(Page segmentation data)
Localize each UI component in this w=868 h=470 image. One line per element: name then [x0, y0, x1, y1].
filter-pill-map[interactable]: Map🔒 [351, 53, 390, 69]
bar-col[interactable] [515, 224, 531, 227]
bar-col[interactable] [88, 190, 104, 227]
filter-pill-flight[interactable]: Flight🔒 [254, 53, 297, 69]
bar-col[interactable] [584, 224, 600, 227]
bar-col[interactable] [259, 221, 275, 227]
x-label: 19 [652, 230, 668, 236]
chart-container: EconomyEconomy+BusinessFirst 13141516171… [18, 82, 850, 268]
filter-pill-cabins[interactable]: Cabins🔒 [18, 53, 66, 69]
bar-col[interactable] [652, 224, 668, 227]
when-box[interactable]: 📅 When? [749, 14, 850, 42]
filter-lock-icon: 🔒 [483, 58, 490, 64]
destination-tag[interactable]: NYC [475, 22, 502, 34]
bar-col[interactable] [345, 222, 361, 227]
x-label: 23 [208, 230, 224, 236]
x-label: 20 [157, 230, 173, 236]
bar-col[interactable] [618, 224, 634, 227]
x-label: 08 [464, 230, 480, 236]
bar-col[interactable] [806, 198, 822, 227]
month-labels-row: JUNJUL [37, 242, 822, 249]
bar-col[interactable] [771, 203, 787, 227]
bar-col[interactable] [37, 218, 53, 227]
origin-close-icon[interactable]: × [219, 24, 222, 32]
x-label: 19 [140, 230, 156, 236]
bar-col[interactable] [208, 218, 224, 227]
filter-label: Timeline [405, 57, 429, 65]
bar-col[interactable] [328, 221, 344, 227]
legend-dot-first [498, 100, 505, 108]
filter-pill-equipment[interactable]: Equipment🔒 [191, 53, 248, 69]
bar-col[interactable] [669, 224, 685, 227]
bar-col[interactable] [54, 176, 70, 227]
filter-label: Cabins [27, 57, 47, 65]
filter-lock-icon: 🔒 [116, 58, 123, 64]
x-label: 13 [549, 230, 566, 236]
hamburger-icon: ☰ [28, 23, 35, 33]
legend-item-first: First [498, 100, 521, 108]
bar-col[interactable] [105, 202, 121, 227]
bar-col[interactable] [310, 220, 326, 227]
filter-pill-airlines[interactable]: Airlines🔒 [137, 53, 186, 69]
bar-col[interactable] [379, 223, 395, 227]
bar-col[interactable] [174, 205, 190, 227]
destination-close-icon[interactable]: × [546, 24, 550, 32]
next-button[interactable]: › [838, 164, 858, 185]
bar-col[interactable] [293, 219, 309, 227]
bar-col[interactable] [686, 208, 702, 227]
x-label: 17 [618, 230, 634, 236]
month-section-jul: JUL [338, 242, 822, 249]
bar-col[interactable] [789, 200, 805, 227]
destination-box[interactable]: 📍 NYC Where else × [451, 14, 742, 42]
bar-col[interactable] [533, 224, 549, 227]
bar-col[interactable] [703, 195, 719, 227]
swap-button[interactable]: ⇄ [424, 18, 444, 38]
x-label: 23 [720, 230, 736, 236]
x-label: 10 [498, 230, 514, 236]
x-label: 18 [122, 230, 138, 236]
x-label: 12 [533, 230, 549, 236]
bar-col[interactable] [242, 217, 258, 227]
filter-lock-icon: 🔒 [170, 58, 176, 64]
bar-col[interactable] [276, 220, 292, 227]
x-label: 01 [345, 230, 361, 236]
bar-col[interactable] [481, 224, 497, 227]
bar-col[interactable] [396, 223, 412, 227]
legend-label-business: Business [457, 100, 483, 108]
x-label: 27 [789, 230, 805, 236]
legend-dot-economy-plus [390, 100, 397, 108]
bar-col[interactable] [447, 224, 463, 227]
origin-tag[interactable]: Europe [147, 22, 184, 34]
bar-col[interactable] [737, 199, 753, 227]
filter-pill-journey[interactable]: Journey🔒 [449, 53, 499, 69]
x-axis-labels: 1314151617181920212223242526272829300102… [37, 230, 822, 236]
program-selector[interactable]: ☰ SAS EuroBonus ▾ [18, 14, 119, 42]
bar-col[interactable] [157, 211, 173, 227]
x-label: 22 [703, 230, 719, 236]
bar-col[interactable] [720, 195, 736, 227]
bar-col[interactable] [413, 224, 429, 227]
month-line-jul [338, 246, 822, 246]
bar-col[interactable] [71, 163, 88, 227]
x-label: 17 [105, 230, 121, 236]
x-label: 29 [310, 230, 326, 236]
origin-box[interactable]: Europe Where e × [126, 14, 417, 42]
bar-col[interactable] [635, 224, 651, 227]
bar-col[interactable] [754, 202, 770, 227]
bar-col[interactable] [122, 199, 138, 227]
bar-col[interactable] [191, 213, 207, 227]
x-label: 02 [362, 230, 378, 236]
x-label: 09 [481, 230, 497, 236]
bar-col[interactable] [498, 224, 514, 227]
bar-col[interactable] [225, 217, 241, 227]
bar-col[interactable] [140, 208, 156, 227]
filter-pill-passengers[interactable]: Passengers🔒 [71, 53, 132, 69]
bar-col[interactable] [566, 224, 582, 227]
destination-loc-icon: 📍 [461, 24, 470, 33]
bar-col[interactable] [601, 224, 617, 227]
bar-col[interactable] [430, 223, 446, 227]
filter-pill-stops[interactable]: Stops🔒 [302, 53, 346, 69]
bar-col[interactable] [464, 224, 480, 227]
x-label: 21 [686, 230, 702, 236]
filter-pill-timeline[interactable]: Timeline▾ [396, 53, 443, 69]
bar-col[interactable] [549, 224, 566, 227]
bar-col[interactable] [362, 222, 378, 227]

Task: Show every line from the entries above in which "month" appears.

The answer:
month-labels-row: JUNJUL [37, 242, 822, 249]
month-section-jul: JUL [338, 242, 822, 249]
month-line-jul [338, 246, 822, 246]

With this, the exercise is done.